## Transcribed page contents

--- START ---

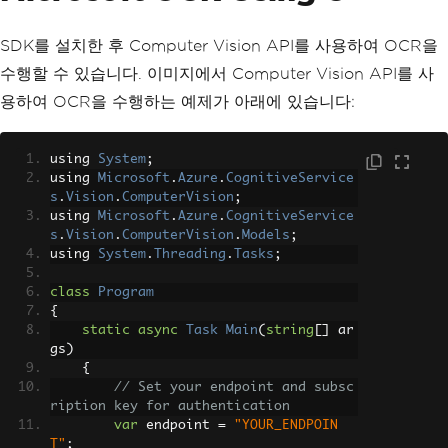
SDK를 설치한 후 Computer Vision API를 사용하여 OCR을
수행할 수 있습니다. 이미지에서 Computer Vision API를 사
용하여 OCR을 수행하는 예제가 아래에 있습니다:
using 
System
;
using 
Microsoft
.
Azure
.
CognitiveService
s
.
Vision
.
ComputerVision
;
using 
Microsoft
.
Azure
.
CognitiveService
s
.
Vision
.
ComputerVision
.
Models
;
using 
System
.
Threading
.
Tasks
;
class
Program
{
static
async
Task
Main
(
string
[]
 ar
gs
)
{
// Set your endpoint and subsc
ription key for authentication
var
 endpoint 
=
"YOUR_ENDPOIN
T"
;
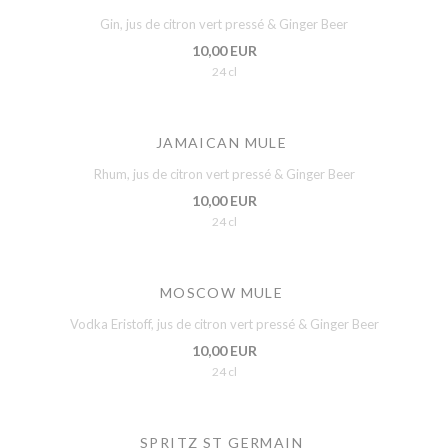
Gin, jus de citron vert pressé & Ginger Beer
10,00 EUR
24 cl
JAMAICAN MULE
Rhum, jus de citron vert pressé & Ginger Beer
10,00 EUR
24 cl
MOSCOW MULE
Vodka Eristoff, jus de citron vert pressé & Ginger Beer
10,00 EUR
24 cl
SPRITZ ST GERMAIN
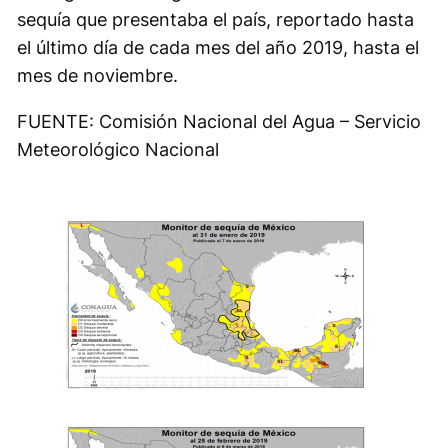
sequía que presentaba el país, reportado hasta
el último día de cada mes del año 2019, hasta el
mes de noviembre.
FUENTE: Comisión Nacional del Agua – Servicio
Meteorológico Nacional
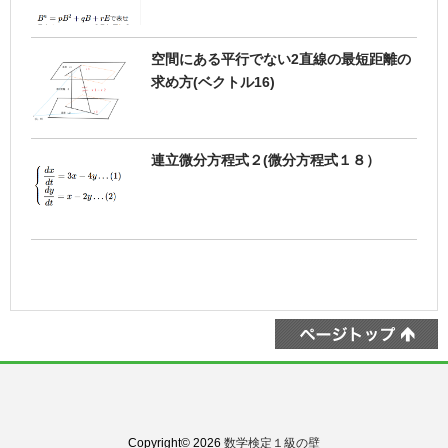
空間にある平行でない2直線の最短距離の
求め方(ベクトル16)
連立微分方程式２(微分方程式１８）
Copyright© 2026
数学検定１級の壁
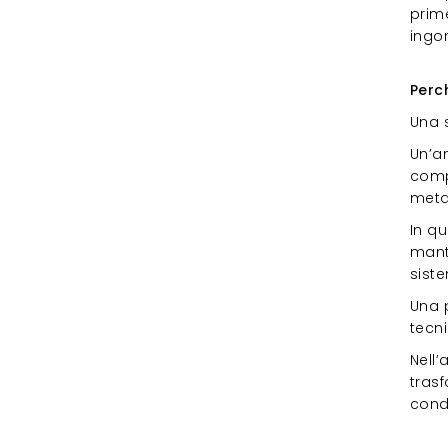
prime
ingo
Per
Perc
Una 
Un’a
comp
metal
In qu
mant
sist
Una p
tecni
Nell’
trasf
condi
Ant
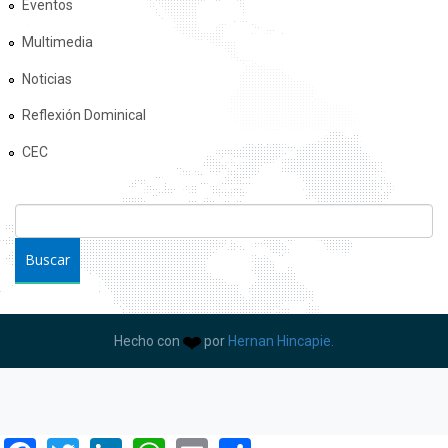
Eventos
Multimedia
Noticias
Reflexión Dominical
CEC
FORMULARIO DE BÚSQUEDA
Buscar
Hecho con
por
Hernan Hincapie.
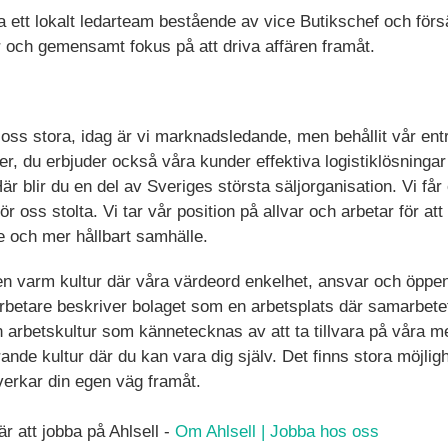
a ett lokalt ledarteam bestående av vice Butikschef och förs
och gemensamt fokus på att driva affären framåt.
t oss stora, idag är vi marknadsledande, men behållit vår e
ter, du erbjuder också våra kunder effektiva logistiklösninga
r blir du en del av Sveriges största säljorganisation. Vi får o
 oss stolta. Vi tar vår position på allvar och arbetar för att b
re och mer hållbart samhälle.
 en varm kultur där våra värdeord enkelhet, ansvar och öpp
betare beskriver bolaget som en arbetsplats där samarbet
en arbetskultur som kännetecknas av att ta tillvara på våra 
ande kultur där du kan vara dig själv. Det finns stora möjlig
verkar din egen väg framåt.
r att jobba på Ahlsell -
Om Ahlsell | Jobba hos oss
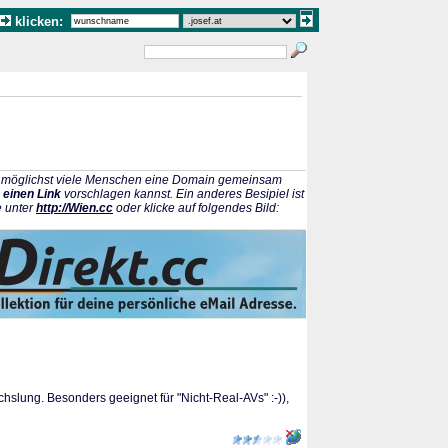
klicken:
ss möglichst viele Menschen eine Domain gemeinsam
 einen Link
vorschlagen kannst. Ein anderes Besipiel ist
e unter
http://Wien.cc
oder klicke auf folgendes Bild:
slung. Besonders geeignet für "Nicht-Real-AVs" :-)),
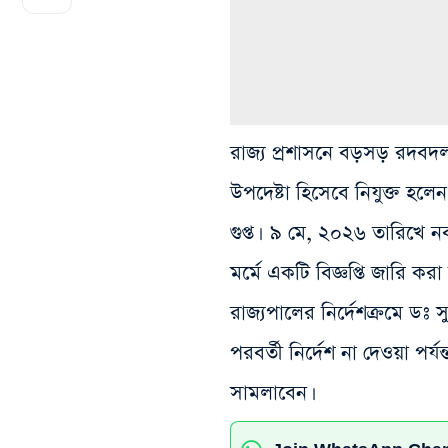
রাজ্য প্রশাসনে বড়সড় রদবদল। রা
উপদেষ্টা হিসেবে নিযুক্ত হ
গুপ্ত। ৯ মে, ২০২৬ তারিখে নবা
মর্মে একটি বিজ্ঞপ্তি জারি কর
রাজ্যপালের নির্দেশক্রমে ডঃ স
পরবর্তী নির্দেশ না দেওয়া পর্যন্
সামলাবেন।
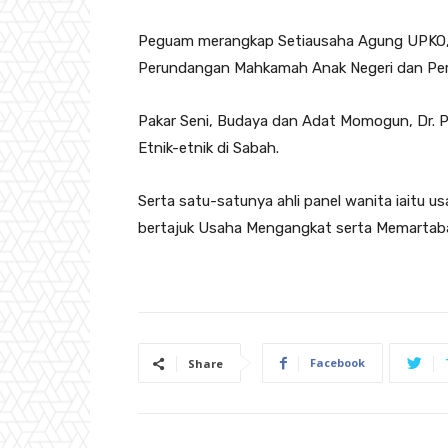
Peguam merangkap Setiausaha Agung UPKO,
Perundangan Mahkamah Anak Negeri dan Per
Pakar Seni, Budaya dan Adat Momogun, Dr. 
Etnik-etnik di Sabah.
Serta satu-satunya ahli panel wanita iaitu
bertajuk Usaha Mengangkat serta Memartaba
Facebook
Share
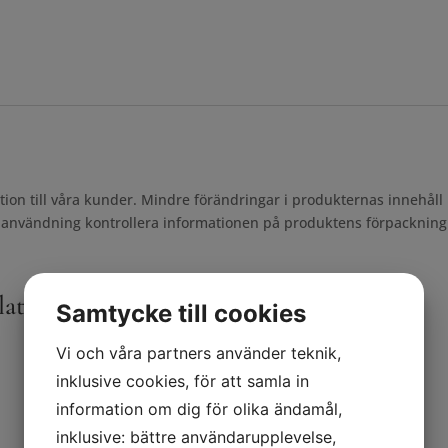
rmation till våra kunder. Mindre förändringar i produkternas innehåll
före användning kontrollera informationen på produktens förpackning
laterade produkter
Samtycke till cookies
Vi och våra partners använder teknik,
inklusive cookies, för att samla in
information om dig för olika ändamål,
inklusive: bättre användarupplevelse,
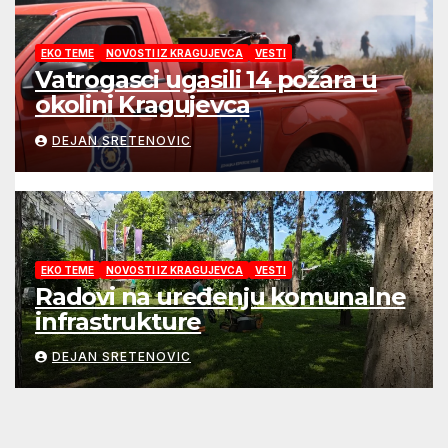
EKO TEME
NOVOSTI IZ KRAGUJEVCA
VESTI
Vatrogasci ugasili 14 požara u
okolini Kragujevca
DEJAN SRETENOVIC
EKO TEME
NOVOSTI IZ KRAGUJEVCA
VESTI
Radovi na uređenju komunalne
infrastrukture
DEJAN SRETENOVIC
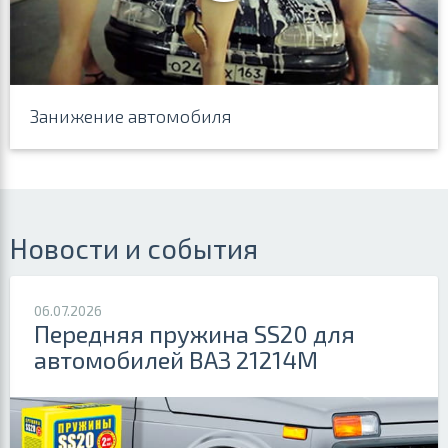
Занижение автомобиля
Новости и события
06.07.2026
Передняя пружина SS20 для
автомобилей ВАЗ 21214М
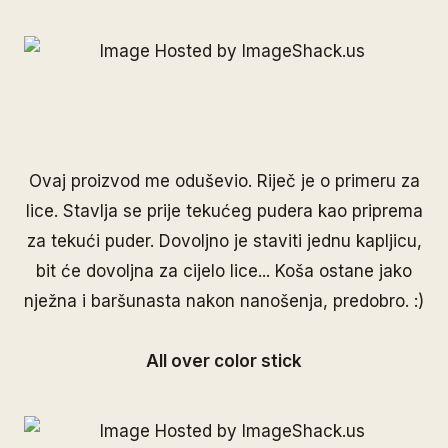
Ovaj proizvod me oduševio. Riječ je o primeru za
lice. Stavlja se prije tekućeg pudera kao priprema
za tekući puder. Dovoljno je staviti jednu kapljicu,
bit će dovoljna za cijelo lice... Koša ostane jako
nježna i baršunasta nakon nanošenja, predobro. :)
All over color stick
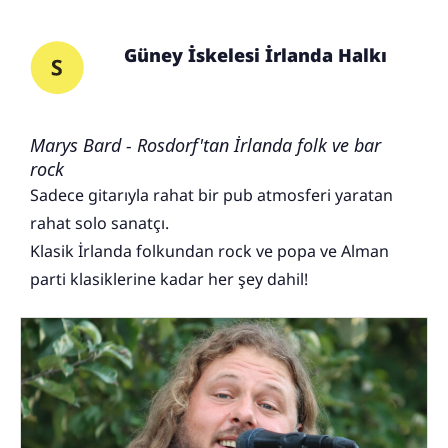
Güney İskelesi İrlanda Halkı
Marys Bard - Rosdorf'tan İrlanda folk ve bar
rock
Sadece gitarıyla rahat bir pub atmosferi yaratan
rahat solo sanatçı.
Klasik İrlanda folkundan rock ve popa ve Alman
parti klasiklerine kadar her şey dahil!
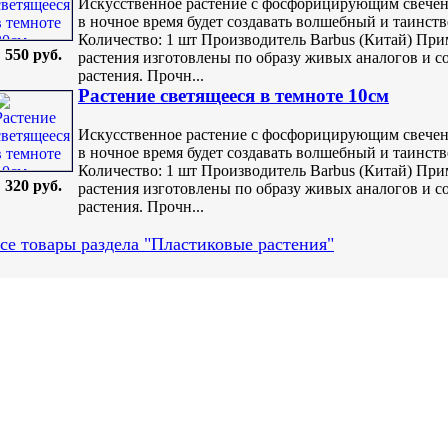
Искусственное растение с фосфорицирующим свечени
в ночное время будет создавать волшебный и таинств
Количество: 1 шт Производитель Barbus (Китай) При
550 руб.
растения изготовлены по образу живых аналогов и 
растения. Прочн...
Растение светящееся в темноте 10см
Искусственное растение с фосфорицирующим свечени
в ночное время будет создавать волшебный и таинств
Количество: 1 шт Производитель Barbus (Китай) При
320 руб.
растения изготовлены по образу живых аналогов и 
растения. Прочн...
се товары раздела "Пластиковые растения"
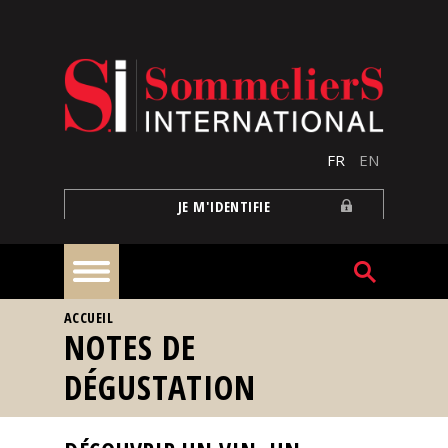
Aller au contenu principal
FR
EN
JE M'IDENTIFIE
VOUS ÊTES ICI
ACCUEIL
À
NOTES DE
la
une
DÉGUSTATION
Reportages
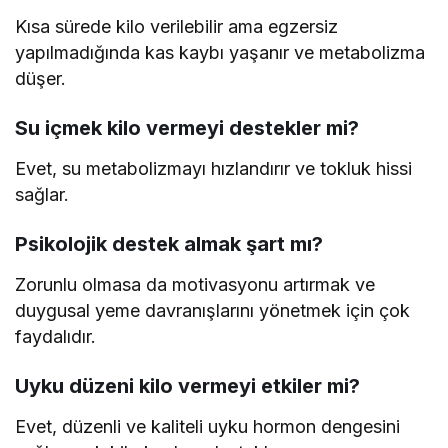
Kısa sürede kilo verilebilir ama egzersiz
yapılmadığında kas kaybı yaşanır ve metabolizma
düşer.
Su içmek kilo vermeyi destekler mi?
Evet, su metabolizmayı hızlandırır ve tokluk hissi
sağlar.
Psikolojik destek almak şart mı?
Zorunlu olmasa da motivasyonu artırmak ve
duygusal yeme davranışlarını yönetmek için çok
faydalıdır.
Uyku düzeni kilo vermeyi etkiler mi?
Evet, düzenli ve kaliteli uyku hormon dengesini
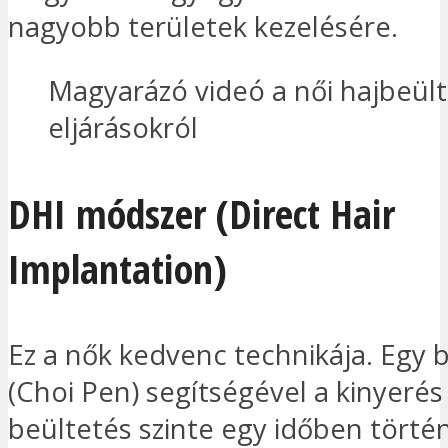
nagyobb területek kezelésére.
Magyarázó videó a női hajbeült
eljárásokról
DHI módszer (Direct Hair
Implantation)
Ez a nők kedvenc technikája. Egy b
(Choi Pen) segítségével a kinyerés
beültetés szinte egy időben törté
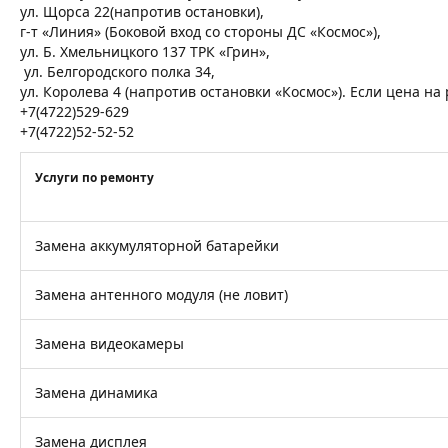
ул. Щорса 22(напротив остановки),
г-т «Линия» (Боковой вход со стороны ДС «Космос»),
ул. Б. Хмельницкого 137 ТРК «Грин»,
ул. Белгородского полка 34,
ул. Королева 4 (напротив остановки «Космос»). Если цена н
+7(4722)529-629
+7(4722)52-52-52
Услуги по ремонту
Замена аккумуляторной батарейки
Замена антенного модуля (не ловит)
Замена видеокамеры
Замена динамика
Замена дисплея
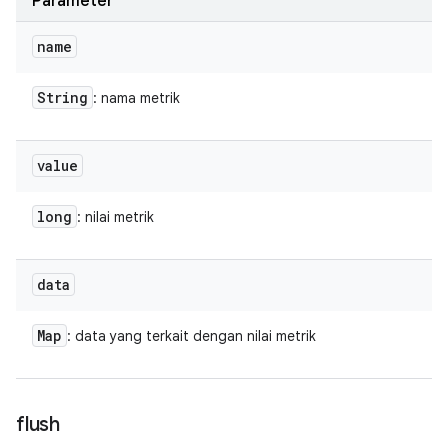
Parameter
name
String
: nama metrik
value
long
: nilai metrik
data
Map
: data yang terkait dengan nilai metrik
flush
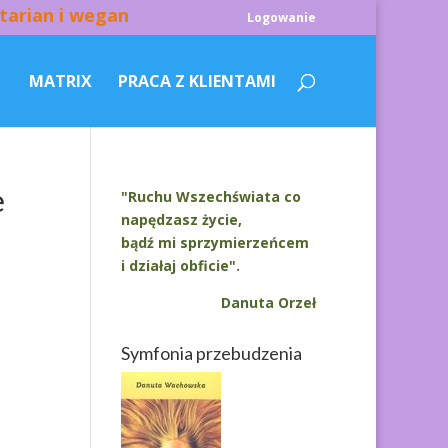
tarian i wegan
Logowanie
MATRIX
PRACA Z KLIENTAMI
e
"Ruchu Wszechświata co
napędzasz życie,
bądź mi sprzymierzeńcem
i działaj obficie".
Danuta Orzeł
Symfonia przebudzenia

--- END ---

## Your objective
Give the data above again exactly. Leave the pictures out.

## Task answer
SDK를 설치한 후 Computer Vision API를 사용하여 OCR을
수행할 수 있습니다. 이미지에서 Computer Vision API를 사
용하여 OCR을 수행하는 예제가 아래에 있습니다:
using 
System
;
using 
Microsoft
.
Azure
.
CognitiveService
s
.
Vision
.
ComputerVision
;
using 
Microsoft
.
Azure
.
CognitiveService
s
.
Vision
.
ComputerVision
.
Models
;
using 
System
.
Threading
.
Tasks
;
class
Program
{
static
async
Task
Main
(
string
[]
 ar
gs
)
{
// Set your endpoint and subsc
ription key for authentication
var
 endpoint 
=
"YOUR_ENDPOIN
T"
;
Gin, jus de citron vert pressé & Ginger Beer
10,00 EUR
24 cl
JAMAICAN MULE
Rhum, jus de citron vert pressé & Ginger Beer
10,00 EUR
24 cl
MOSCOW MULE
Vodka Eristoff, jus de citron vert pressé & Ginger Beer
10,00 EUR
24 cl
SPRITZ ST GERMAIN
sequía que presentaba el país, reportado hasta
el último día de cada mes del año 2019, hasta el
mes de noviembre.
FUENTE: Comisión Nacional del Agua – Servicio
Meteorológico Nacional
空間にある平行でない2直線の最短距離の
求め方(ベクトル16)
連立微分方程式２(微分方程式１８）
Copyright© 2026
数学検定１級の壁
prime
ingo
Per
Perc
Una 
Un’a
comp
metal
In qu
mant
sist
Una p
tecni
Nell’
trasf
condi
Ant
Eventos
Multimedia
Noticias
Reflexión Dominical
CEC
FORMULARIO DE BÚSQUEDA
Buscar
Hecho con
por
Hernan Hincapie.
a ett lokalt ledarteam bestående av vice Butikschef och förs
och gemensamt fokus på att driva affären framåt.
t oss stora, idag är vi marknadsledande, men behållit vår e
ter, du erbjuder också våra kunder effektiva logistiklösninga
r blir du en del av Sveriges största säljorganisation. Vi får o
 oss stolta. Vi tar vår position på allvar och arbetar för att b
re och mer hållbart samhälle.
 en varm kultur där våra värdeord enkelhet, ansvar och öpp
betare beskriver bolaget som en arbetsplats där samarbet
en arbetskultur som kännetecknas av att ta tillvara på våra 
ande kultur där du kan vara dig själv. Det finns stora möjlig
verkar din egen väg framåt.
r att jobba på Ahlsell -
Om Ahlsell | Jobba hos oss
klicken:
ss möglichst viele Menschen eine Domain gemeinsam
 einen Link
vorschlagen kannst. Ein anderes Besipiel ist
e unter
http://Wien.cc
oder klicke auf folgendes Bild:
slung. Besonders geeignet für "Nicht-Real-AVs" :-)),
রাজ্য প্রশাসনে বড়সড় রদবদল। রা
উপদেষ্টা হিসেবে নিযুক্ত হ
গুপ্ত। ৯ মে, ২০২৬ তারিখে নবা
মর্মে একটি বিজ্ঞপ্তি জারি কর
রাজ্যপালের নির্দেশক্রমে ডঃ স
পরবর্তী নির্দেশ না দেওয়া পর্যন্
সামলাবেন।
Peguam merangkap Setiausaha Agung UPKO,
Perundangan Mahkamah Anak Negeri dan Per
Pakar Seni, Budaya dan Adat Momogun, Dr. 
Etnik-etnik di Sabah.
Serta satu-satunya ahli panel wanita iaitu
bertajuk Usaha Mengangkat serta Memartaba
Facebook
Share
rmation till våra kunder. Mindre förändringar i produkternas innehåll
före användning kontrollera informationen på produktens förpackning
laterade produkter
Samtycke till cookies
Vi och våra partners använder teknik,
inklusive cookies, för att samla in
information om dig för olika ändamål,
inklusive: bättre användarupplevelse,
EKO TEME
NOVOSTI IZ KRAGUJEVCA
VESTI
Vatrogasci ugasili 14 požara u
okolini Kragujevca
DEJAN SRETENOVIC
EKO TEME
NOVOSTI IZ KRAGUJEVCA
VESTI
Radovi na uređenju komunalne
infrastrukture
DEJAN SRETENOVIC
Занижение автомобиля
Новости и события
06.07.2026
Передняя пружина SS20 для
автомобилей ВАЗ 21214М
Ovaj proizvod me oduševio. Riječ je o primeru za
lice. Stavlja se prije tekućeg pudera kao priprema
za tekući puder. Dovoljno je staviti jednu kapljicu,
bit će dovoljna za cijelo lice... Koša ostane jako
nježna i baršunasta nakon nanošenja, predobro. :)
All over color stick
Güney İskelesi İrlanda Halkı
Marys Bard - Rosdorf'tan İrlanda folk ve bar
rock
Sadece gitarıyla rahat bir pub atmosferi yaratan
rahat solo sanatçı.
Klasik İrlanda folkundan rock ve popa ve Alman
parti klasiklerine kadar her şey dahil!
Искусственное растение с фосфорицирующим свечени
в ночное время будет создавать волшебный и таинств
Количество: 1 шт Производитель Barbus (Китай) При
550 руб.
растения изготовлены по образу живых аналогов и 
растения. Прочн...
Растение светящееся в темноте 10см
Искусственное растение с фосфорицирующим свечени
в ночное время будет создавать волшебный и таинств
Количество: 1 шт Производитель Barbus (Китай) При
320 руб.
растения изготовлены по образу живых аналогов и 
растения. Прочн...
се товары раздела "Пластиковые растения"
Aller au contenu principal
FR
EN
JE M'IDENTIFIE
VOUS ÊTES ICI
ACCUEIL
À
NOTES DE
la
une
DÉGUSTATION
Reportages
Kısa sürede kilo verilebilir ama egzersiz
yapılmadığında kas kaybı yaşanır ve metabolizma
düşer.
Su içmek kilo vermeyi destekler mi?
Evet, su metabolizmayı hızlandırır ve tokluk hissi
sağlar.
Psikolojik destek almak şart mı?
Zorunlu olmasa da motivasyonu artırmak ve
duygusal yeme davranışlarını yönetmek için çok
faydalıdır.
Uyku düzeni kilo vermeyi etkiler mi?
Evet, düzenli ve kaliteli uyku hormon dengesini
nagyobb területek kezelésére.
Magyarázó videó a női hajbeült
eljárásokról
DHI módszer (Direct Hair
Implantation)
Ez a nők kedvenc technikája. Egy b
(Choi Pen) segítségével a kinyerés
beültetés szinte egy időben törté
ул. Щорса 22(напротив остановки),
г-т «Линия» (Боковой вход со стороны ДС «Космос»),
ул. Б. Хмельницкого 137 ТРК «Грин»,
ул. Белгородского полка 34,
ул. Королева 4 (напротив остановки «Космос»). Если цена н
+7(4722)529-629
+7(4722)52-52-52
Услуги по ремонту
Замена аккумуляторной батарейки
Замена антенного модуля (не ловит)
Замена видеокамеры
Замена динамика
Замена дисплея
Parameter
name
String
: nama metrik
value
long
: nilai metrik
data
Map
: data yang terkait dengan nilai metrik
flush
tarian i wegan
Logowanie
MATRIX
PRACA Z KLIENTAMI
e
"Ruchu Wszechświata co
napędzasz życie,
bądź mi sprzymierzeńcem
i działaj obficie".
Danuta Orzeł
Symfonia przebudzenia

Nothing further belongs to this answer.